Collected data:
###

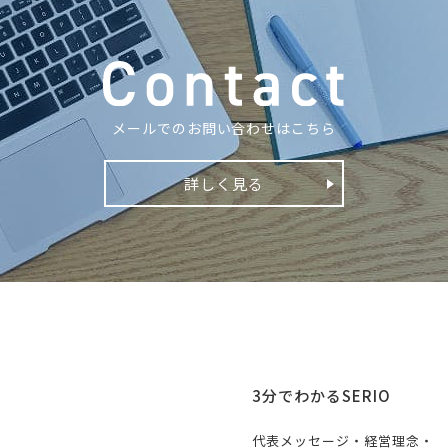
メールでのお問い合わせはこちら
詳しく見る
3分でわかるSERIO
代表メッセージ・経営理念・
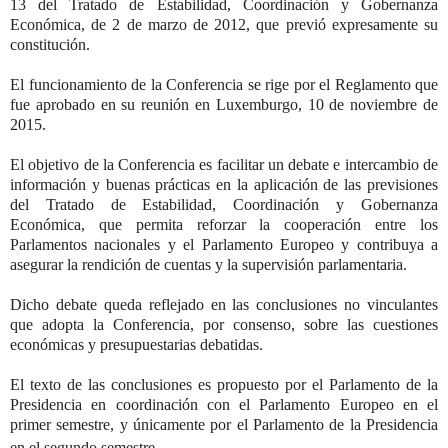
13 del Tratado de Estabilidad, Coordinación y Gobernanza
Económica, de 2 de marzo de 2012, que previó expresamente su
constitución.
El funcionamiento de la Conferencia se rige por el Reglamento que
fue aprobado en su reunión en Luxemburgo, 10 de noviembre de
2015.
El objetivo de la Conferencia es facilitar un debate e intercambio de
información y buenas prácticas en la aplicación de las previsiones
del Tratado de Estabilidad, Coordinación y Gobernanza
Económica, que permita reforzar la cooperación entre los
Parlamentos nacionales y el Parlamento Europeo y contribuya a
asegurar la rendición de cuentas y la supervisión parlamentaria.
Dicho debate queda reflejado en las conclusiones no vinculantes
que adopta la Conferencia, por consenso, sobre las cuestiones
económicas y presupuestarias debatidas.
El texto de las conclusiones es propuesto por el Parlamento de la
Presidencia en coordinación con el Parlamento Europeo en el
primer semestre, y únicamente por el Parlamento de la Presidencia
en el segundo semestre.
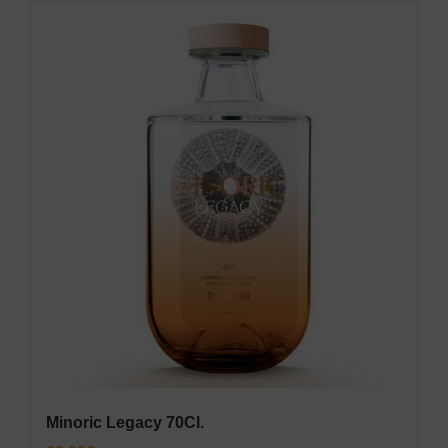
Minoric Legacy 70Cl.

###

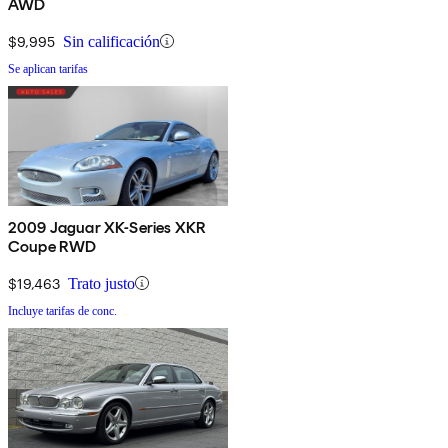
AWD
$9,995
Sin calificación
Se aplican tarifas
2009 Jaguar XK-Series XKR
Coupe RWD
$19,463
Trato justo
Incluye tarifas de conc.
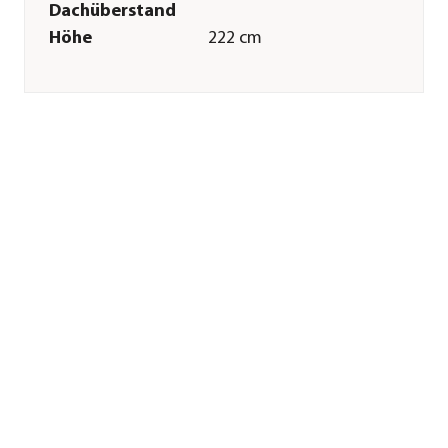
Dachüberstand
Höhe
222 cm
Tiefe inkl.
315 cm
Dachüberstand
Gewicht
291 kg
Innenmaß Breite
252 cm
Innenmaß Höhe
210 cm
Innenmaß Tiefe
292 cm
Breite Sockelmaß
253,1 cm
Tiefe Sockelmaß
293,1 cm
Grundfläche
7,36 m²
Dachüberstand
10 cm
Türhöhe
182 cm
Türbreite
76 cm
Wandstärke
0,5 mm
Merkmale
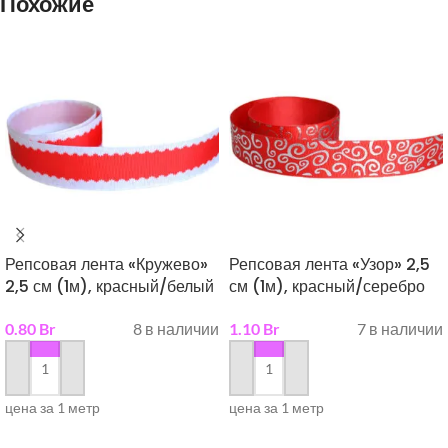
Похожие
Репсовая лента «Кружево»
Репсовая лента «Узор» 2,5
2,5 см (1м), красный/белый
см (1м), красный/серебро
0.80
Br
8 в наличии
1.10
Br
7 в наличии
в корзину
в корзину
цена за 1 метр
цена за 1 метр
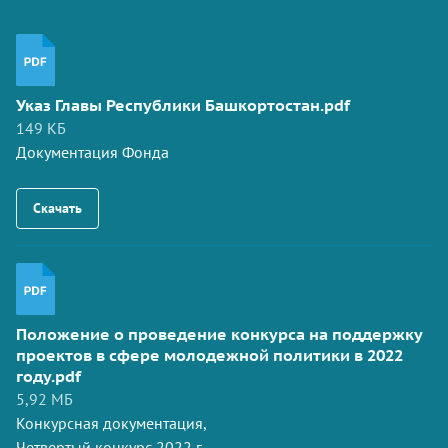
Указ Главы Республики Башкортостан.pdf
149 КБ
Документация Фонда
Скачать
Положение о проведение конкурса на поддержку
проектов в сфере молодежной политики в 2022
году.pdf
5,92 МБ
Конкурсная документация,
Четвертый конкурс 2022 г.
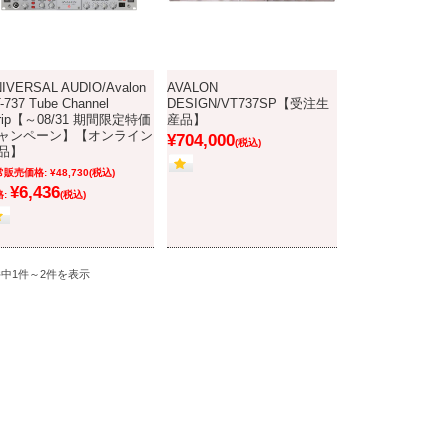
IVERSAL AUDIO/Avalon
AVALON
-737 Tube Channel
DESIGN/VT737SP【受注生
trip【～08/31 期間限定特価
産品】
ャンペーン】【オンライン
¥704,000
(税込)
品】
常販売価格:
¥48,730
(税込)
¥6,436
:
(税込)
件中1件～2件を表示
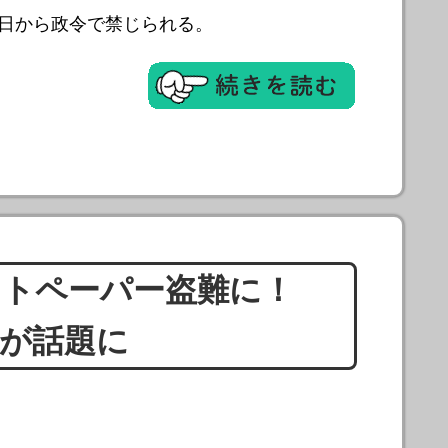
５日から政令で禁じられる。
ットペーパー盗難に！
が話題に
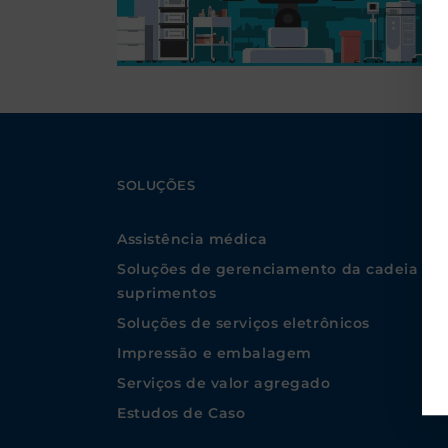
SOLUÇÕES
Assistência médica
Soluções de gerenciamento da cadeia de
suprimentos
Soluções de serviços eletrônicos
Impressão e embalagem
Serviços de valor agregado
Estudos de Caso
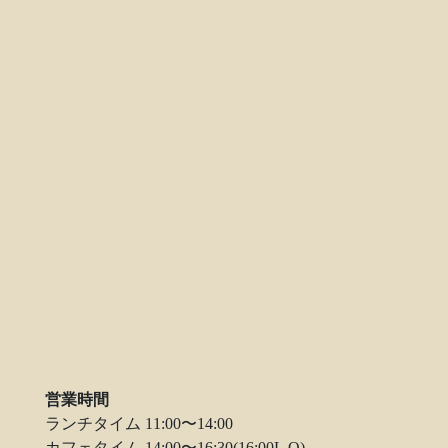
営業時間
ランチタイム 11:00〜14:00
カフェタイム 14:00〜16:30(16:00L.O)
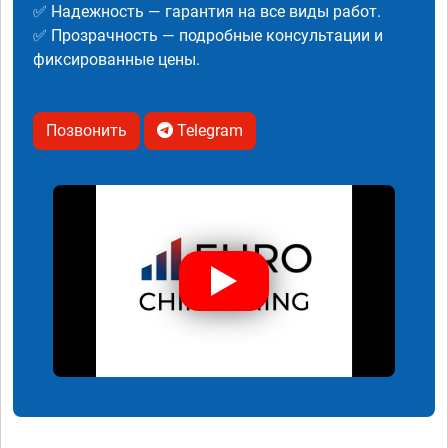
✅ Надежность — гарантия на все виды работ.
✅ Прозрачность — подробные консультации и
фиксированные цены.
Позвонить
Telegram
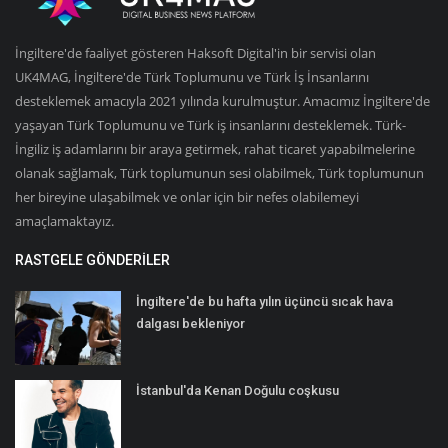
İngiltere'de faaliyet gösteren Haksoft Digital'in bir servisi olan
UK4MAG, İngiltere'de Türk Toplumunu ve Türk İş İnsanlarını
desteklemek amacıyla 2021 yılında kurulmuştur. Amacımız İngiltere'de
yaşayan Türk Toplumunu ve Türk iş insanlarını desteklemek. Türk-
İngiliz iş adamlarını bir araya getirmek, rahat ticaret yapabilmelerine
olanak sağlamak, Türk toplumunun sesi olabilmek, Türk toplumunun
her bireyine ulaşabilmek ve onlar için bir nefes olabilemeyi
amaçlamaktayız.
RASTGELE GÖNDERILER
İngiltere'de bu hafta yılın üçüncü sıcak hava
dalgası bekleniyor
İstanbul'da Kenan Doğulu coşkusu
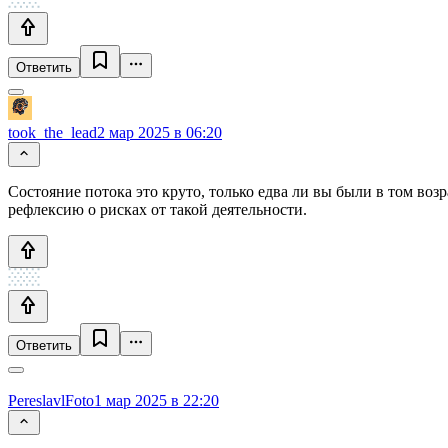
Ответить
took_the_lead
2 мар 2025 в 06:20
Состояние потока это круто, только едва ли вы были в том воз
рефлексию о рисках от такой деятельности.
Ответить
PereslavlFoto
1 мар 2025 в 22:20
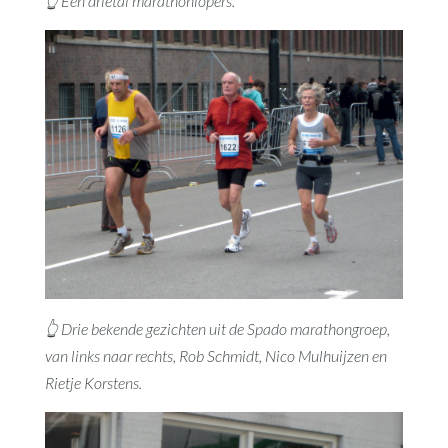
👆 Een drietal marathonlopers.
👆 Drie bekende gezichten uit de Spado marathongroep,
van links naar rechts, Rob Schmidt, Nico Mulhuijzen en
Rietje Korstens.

###

*ACTIVITY*. Within the records, filter for lines that contain the word "Репсовая" and show each one.

*SOLVED EXERCISE*.
Репсовая лента «Кружево»
Репсовая лента «Узор» 2,5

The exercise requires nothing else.